Confidently, Rab swept to the front to lead the command performance. “Class, serenade Mr. Morgan such as he has never heard.”
Whether it was the song’s mischievous endorsement of betting on bobtail nags or the familiar sassy tune or simply the chance to bawl at the top of their adolescent voices, the sixth-graders attacked the old favorite with gusto, making the auditorium ring with the final galloping chorus:
Camptown ladies sing this song, doo dah, doo dah! Camptown racetrack’s five miles long, oh the doo dah day!
“Unforgettable,” I said with a congratulatory bow to the class when the last high-pitched note had pierced the rafters. “And would you believe, the exact things we have been talking about go nicely with that same tune.
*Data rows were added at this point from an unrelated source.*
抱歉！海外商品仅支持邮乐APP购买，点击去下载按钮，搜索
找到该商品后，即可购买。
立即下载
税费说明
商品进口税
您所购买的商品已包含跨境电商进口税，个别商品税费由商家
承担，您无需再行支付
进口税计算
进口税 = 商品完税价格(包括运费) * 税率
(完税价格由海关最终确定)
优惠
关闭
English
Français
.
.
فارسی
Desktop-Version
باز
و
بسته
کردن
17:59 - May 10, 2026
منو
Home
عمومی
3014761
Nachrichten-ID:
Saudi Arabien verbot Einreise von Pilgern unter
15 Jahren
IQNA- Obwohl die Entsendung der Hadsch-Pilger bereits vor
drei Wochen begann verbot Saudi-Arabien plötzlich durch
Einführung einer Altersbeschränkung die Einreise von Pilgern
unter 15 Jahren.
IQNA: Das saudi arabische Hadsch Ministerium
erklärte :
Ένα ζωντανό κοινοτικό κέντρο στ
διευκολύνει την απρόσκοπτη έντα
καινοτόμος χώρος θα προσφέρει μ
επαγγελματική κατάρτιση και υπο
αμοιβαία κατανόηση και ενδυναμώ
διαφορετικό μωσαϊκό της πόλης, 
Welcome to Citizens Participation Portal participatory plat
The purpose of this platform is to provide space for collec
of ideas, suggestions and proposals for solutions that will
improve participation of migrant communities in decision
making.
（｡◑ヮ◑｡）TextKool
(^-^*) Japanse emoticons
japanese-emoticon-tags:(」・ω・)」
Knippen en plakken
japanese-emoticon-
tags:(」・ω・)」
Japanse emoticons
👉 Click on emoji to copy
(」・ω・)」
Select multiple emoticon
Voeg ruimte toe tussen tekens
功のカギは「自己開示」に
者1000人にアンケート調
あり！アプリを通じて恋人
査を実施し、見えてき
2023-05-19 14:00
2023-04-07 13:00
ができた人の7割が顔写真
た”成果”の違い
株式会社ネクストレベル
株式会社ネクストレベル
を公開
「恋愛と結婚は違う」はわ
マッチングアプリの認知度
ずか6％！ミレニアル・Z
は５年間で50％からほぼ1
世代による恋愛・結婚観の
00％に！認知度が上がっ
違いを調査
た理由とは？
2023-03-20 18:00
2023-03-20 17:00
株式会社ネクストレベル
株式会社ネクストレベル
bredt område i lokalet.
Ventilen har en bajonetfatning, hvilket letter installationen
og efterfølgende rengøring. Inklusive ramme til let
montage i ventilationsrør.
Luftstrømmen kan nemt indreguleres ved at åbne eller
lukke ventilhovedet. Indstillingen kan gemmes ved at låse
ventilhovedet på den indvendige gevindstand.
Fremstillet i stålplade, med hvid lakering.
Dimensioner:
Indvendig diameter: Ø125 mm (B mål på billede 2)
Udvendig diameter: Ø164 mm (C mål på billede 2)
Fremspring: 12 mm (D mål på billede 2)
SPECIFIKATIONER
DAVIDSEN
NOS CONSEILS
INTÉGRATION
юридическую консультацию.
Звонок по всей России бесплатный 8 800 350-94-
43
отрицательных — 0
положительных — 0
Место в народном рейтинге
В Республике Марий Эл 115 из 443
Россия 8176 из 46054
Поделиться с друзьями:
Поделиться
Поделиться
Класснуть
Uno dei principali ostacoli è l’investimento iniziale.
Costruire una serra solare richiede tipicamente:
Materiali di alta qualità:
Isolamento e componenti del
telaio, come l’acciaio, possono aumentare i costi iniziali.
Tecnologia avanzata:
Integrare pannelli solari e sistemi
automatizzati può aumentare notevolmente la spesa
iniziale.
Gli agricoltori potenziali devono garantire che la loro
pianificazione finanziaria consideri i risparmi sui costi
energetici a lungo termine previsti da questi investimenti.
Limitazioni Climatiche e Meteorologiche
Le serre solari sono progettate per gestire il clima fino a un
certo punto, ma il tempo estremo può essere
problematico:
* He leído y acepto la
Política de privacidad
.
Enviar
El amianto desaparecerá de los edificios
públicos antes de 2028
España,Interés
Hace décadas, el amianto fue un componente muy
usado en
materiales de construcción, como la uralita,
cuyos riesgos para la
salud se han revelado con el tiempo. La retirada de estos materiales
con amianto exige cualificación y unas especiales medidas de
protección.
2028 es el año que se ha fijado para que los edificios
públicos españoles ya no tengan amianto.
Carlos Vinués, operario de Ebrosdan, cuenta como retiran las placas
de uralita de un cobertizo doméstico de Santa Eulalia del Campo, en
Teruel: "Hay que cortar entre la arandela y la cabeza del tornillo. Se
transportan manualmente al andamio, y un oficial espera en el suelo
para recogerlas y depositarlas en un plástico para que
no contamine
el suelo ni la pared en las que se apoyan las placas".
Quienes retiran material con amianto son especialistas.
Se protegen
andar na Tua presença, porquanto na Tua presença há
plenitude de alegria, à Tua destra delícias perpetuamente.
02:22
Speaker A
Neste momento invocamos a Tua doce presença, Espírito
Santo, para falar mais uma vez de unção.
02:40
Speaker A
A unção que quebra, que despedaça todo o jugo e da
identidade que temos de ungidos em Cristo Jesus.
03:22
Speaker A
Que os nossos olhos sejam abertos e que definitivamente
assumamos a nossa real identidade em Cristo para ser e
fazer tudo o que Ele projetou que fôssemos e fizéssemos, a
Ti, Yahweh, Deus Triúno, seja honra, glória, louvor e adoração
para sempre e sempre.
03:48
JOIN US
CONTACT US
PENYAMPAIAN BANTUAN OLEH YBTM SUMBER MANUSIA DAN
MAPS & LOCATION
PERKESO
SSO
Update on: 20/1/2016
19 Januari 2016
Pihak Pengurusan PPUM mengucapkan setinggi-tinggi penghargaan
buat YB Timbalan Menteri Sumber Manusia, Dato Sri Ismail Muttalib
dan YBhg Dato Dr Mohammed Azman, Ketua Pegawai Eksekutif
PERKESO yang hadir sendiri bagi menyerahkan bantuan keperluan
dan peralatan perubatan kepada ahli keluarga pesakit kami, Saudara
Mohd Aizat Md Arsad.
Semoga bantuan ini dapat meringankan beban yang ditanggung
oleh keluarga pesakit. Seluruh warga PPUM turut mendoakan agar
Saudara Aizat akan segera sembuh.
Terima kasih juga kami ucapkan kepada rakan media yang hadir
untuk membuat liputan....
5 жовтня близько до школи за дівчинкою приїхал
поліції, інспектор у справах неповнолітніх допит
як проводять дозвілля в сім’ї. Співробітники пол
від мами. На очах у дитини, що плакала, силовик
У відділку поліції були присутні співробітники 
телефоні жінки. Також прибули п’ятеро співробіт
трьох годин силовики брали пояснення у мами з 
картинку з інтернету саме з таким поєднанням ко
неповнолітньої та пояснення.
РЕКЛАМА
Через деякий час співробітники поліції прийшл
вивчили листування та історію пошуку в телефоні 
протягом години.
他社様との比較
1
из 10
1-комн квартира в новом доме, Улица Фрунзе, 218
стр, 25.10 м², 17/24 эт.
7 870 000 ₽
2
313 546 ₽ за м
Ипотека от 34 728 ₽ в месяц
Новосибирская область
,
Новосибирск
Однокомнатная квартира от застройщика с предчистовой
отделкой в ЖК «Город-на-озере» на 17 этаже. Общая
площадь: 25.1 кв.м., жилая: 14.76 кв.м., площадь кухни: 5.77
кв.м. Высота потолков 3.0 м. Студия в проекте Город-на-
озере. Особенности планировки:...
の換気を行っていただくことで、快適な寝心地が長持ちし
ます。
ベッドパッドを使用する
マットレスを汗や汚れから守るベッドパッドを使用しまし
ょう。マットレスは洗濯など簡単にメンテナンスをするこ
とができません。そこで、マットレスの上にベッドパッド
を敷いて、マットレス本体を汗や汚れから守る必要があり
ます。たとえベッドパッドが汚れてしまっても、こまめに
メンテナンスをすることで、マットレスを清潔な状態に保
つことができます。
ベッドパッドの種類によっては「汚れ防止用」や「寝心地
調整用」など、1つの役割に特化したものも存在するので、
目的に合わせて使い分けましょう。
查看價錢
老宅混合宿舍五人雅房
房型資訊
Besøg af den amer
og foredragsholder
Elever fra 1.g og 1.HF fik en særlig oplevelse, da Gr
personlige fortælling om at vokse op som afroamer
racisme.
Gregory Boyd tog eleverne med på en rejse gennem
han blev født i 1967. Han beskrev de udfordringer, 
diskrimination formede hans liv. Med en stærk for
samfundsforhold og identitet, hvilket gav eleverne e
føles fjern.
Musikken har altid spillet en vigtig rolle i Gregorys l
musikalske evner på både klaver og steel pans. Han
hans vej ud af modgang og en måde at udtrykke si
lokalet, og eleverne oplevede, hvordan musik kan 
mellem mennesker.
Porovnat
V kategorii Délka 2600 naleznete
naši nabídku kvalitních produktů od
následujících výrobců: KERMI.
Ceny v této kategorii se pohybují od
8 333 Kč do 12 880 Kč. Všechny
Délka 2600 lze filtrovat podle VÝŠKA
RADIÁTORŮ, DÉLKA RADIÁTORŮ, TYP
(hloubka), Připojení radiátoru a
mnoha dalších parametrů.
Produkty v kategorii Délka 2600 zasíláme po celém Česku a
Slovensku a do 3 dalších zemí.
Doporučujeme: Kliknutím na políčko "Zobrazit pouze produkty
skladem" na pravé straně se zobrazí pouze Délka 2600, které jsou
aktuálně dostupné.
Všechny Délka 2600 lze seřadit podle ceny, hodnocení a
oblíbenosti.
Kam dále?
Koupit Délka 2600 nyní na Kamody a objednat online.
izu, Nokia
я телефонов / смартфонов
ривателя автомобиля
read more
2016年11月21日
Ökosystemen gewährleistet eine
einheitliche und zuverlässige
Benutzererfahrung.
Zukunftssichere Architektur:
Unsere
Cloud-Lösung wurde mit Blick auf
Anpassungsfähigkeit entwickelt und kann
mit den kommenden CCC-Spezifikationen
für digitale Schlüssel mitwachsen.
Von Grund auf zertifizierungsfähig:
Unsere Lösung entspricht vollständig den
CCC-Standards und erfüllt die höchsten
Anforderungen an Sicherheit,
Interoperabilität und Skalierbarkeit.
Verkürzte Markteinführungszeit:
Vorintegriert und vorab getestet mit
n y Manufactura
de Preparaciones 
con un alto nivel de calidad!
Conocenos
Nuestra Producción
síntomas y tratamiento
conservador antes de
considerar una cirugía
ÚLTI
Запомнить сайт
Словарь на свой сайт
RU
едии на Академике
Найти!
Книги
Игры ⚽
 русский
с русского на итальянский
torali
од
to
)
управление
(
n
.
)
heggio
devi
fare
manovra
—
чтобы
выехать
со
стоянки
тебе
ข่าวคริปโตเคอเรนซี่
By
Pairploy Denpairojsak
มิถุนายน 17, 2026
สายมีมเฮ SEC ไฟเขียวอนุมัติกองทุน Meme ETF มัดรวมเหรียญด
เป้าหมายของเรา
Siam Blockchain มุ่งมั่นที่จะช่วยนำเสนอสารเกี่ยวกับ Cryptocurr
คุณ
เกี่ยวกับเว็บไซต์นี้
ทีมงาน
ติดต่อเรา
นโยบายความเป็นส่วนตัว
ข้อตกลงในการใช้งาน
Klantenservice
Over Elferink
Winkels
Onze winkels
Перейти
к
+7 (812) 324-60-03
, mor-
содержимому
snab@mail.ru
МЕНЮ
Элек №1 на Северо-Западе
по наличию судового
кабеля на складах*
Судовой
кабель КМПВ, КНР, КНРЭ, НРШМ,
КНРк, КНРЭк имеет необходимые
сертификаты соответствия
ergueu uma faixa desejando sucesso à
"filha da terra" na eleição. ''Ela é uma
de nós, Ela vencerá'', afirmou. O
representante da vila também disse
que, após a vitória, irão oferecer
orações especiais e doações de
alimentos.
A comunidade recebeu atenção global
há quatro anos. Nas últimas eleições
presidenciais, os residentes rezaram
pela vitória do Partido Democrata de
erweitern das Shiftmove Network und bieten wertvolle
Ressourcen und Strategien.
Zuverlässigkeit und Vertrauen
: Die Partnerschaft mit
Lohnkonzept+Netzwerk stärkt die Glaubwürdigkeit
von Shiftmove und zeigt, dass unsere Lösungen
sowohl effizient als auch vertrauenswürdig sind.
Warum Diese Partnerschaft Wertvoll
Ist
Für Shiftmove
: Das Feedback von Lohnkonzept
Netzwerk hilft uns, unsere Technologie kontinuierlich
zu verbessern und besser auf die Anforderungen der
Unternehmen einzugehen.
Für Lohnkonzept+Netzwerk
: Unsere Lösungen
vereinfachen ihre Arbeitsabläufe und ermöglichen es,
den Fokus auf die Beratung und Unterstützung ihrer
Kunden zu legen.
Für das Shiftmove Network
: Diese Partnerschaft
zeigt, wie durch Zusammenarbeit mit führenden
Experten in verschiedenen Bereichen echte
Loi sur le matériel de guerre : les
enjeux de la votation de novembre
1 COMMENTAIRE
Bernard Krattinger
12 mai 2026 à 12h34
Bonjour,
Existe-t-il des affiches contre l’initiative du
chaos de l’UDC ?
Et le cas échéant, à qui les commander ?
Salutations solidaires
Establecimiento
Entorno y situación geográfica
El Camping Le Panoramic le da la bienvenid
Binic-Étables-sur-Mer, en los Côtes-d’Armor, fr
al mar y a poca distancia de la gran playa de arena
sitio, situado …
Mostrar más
Hum it for me and I’ll show you.” With the room practically vibrating to Stephen Foster’s jingle-jangle rhythm that practically anything can be fitted to, I improvised:
Arteries and veins and pulse, heartbeat, heartbeat! They all deliver life to us, that’s the job of blood!
“Ready to try it?” I challenged. They couldn’t be held back. Rab looked radiant as the young voices romped through my version a number of times.
“One last thing.” I rolled my sleeves down at the conclusion of the songfest. “At next week’s story hour, I am sure Miss Runyon will be happy to show you the knack of the tourniquet.”
“I HOPE YOU DIDN’T do too much damage to the minds of the youngsters.”
Sandison was back to prowling the mezzanine when I came upstairs. “Just imagine”—he swept a hand over the scene of the miners tucked in every conceivable sitting place in the Reading Room below—“if we had this kind of patronage on a usual day. The trustees would think we’re geniuses.” He looked resentfully at the Roman-numeraled clock high on the wall. “And at one minute past noon, ninety out of a hundred of our involuntary scholars will hightail it out of here to the nearest speakeasy. The poor fools.”
“That’s an altogether gloomy view of humanity, isn’t it, Sandy?” I protested. “Surely a good many of the men apply their minds while they’re in here like this.”